Materials provided >>

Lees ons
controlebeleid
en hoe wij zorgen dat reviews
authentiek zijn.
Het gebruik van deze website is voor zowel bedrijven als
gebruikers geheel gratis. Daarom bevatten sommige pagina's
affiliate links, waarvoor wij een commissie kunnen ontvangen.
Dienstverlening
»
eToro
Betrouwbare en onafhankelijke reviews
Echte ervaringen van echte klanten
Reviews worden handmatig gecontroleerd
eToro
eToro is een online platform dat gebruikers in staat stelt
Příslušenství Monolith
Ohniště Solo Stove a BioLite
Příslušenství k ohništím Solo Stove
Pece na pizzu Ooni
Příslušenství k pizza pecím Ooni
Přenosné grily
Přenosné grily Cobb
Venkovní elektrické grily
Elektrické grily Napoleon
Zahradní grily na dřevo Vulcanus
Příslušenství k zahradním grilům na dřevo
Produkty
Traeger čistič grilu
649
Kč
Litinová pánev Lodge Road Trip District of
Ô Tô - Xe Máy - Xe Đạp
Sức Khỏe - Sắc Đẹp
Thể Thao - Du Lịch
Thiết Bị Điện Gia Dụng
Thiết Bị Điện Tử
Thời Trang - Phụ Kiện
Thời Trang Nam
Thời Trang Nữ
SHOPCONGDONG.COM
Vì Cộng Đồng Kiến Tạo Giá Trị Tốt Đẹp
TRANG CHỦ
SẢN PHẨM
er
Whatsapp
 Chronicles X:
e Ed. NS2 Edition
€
---
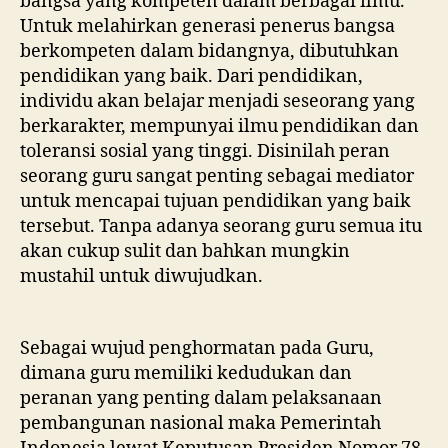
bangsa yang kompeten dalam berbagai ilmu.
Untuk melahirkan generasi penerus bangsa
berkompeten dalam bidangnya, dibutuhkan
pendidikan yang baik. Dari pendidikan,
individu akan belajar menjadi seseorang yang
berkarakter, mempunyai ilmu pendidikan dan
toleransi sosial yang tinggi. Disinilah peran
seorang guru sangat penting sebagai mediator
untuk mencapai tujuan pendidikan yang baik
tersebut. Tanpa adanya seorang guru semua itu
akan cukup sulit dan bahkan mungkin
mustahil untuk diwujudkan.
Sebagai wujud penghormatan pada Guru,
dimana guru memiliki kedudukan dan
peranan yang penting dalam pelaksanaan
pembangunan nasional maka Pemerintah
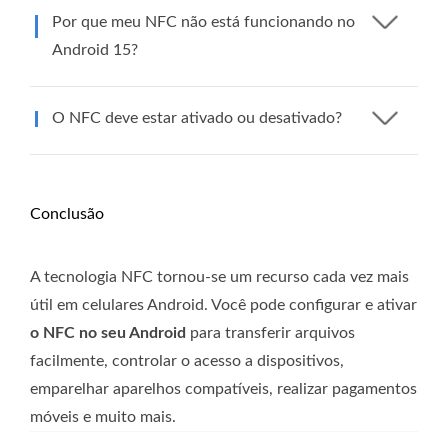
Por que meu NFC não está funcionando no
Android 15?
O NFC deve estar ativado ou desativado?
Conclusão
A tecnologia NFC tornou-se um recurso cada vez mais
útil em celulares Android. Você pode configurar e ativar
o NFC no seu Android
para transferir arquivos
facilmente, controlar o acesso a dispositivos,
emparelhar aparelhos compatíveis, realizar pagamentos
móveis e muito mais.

Task to complete >> Search the lines above for the string "gebruikers" and copy each line that has it.

Solution for this task >>
gebruikers geheel gratis. Daarom bevatten sommige pagina's
eToro is een online platform dat gebruikers in staat stelt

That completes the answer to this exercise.